O primeiro é definir, desde o início, um conceito comum. Antes de pensar em pacotes de trabalho, orçamento ou cronogramas, todos os parceiros precisam de responder à mesma pergunta: o que queremos realmente alcançar? Quando existe uma visão partilhada, cada decisão passa a ser muito mais simples e coerente.
O segundo princípio passa por fechar o consórcio o mais cedo possível. A tentação de continuar à procura do “parceiro perfeito” pode prolongar-se demasiado e acabar por comprometer o tempo disponível para desenvolver a proposta. Um consórcio sólido, equilibrado e comprometido vale muito mais do que um consórcio numeroso definido nos últimos dias antes da submissão.
Por fim, existe um aspeto que considero decisivo: a escrita da candidatura deve ser verdadeiramente colaborativa. Não faz sentido concentrar todo o trabalho numa única instituição ou num único coordenador. Cada parceiro conhece melhor do que ninguém a sua área de especialização e pode acrescentar valor à proposta. Distribuir responsabilidades, estabelecer prazos claros e promover revisões conjuntas não só melhora a qualidade do texto como aumenta o sentimento de compromisso de todos os envolvidos.

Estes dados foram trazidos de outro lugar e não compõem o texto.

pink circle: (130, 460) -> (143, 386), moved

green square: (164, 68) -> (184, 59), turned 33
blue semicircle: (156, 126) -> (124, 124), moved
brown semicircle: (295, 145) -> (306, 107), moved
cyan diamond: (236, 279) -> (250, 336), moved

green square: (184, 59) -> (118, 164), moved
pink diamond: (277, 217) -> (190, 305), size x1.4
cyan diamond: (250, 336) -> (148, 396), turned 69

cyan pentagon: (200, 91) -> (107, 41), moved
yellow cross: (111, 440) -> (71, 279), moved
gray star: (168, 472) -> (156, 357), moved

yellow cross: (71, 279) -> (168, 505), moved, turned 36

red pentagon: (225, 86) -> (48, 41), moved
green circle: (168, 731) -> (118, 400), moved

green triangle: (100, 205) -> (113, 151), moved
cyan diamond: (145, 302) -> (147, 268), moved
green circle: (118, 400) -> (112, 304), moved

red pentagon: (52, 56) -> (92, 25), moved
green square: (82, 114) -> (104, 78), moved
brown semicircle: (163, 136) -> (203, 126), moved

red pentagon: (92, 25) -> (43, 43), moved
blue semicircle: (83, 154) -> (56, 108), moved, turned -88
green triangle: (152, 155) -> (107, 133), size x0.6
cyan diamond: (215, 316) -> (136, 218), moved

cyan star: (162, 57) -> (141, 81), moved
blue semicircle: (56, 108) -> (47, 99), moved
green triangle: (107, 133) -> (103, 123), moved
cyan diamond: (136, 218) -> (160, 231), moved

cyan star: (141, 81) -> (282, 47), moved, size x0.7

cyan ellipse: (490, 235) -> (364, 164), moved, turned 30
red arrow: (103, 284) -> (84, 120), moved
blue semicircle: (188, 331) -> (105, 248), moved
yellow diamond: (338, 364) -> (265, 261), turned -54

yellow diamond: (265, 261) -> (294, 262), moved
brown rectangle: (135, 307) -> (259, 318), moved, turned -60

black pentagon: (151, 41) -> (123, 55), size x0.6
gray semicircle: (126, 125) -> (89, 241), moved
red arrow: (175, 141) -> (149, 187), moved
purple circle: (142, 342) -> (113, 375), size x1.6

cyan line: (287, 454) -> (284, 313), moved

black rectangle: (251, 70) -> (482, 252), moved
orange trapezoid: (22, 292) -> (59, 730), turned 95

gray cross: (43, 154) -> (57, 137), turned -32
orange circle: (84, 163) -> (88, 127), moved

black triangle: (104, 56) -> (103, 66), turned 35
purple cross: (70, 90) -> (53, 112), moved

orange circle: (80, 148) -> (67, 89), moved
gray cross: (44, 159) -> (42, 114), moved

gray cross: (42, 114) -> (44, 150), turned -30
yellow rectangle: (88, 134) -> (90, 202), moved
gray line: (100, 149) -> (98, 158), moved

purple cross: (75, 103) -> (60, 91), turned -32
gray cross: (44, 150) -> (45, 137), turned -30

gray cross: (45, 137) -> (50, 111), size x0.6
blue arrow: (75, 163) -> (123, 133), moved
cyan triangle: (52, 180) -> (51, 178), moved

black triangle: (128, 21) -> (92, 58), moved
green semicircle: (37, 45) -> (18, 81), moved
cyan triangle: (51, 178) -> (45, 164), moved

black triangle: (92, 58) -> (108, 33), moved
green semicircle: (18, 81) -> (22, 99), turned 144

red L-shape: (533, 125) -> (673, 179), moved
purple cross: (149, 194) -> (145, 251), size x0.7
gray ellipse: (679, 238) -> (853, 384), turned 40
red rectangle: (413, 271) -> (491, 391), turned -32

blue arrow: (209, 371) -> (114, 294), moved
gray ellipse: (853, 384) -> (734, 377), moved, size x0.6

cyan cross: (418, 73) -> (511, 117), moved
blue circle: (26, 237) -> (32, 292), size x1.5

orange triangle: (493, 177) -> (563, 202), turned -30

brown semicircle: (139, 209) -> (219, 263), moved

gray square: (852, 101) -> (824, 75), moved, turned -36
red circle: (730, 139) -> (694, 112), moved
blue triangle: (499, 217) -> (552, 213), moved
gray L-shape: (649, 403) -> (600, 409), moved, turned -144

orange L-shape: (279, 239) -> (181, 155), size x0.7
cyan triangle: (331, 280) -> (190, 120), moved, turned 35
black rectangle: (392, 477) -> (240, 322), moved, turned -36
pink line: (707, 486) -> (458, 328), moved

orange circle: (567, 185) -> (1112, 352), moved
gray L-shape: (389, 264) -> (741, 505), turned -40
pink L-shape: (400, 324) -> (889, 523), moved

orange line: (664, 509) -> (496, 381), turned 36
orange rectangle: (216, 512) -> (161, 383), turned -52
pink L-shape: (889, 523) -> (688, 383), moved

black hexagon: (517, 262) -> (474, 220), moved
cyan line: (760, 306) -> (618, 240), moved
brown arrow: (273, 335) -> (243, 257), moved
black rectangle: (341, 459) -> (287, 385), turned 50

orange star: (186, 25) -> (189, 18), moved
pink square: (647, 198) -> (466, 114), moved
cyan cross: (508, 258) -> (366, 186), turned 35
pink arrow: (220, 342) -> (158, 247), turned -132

No final, uma candidatura competitiva não nasce apenas de uma boa ideia. Nasce de uma equipa alinhada, de uma organização eficaz e de uma visão comum sobre o impacto que pretende alcançar.
Talvez esta seja uma das maiores lições que os projetos europeus nos ensinam: antes de escrever uma proposta, é preciso construir uma equipa que escreva na mesma direção.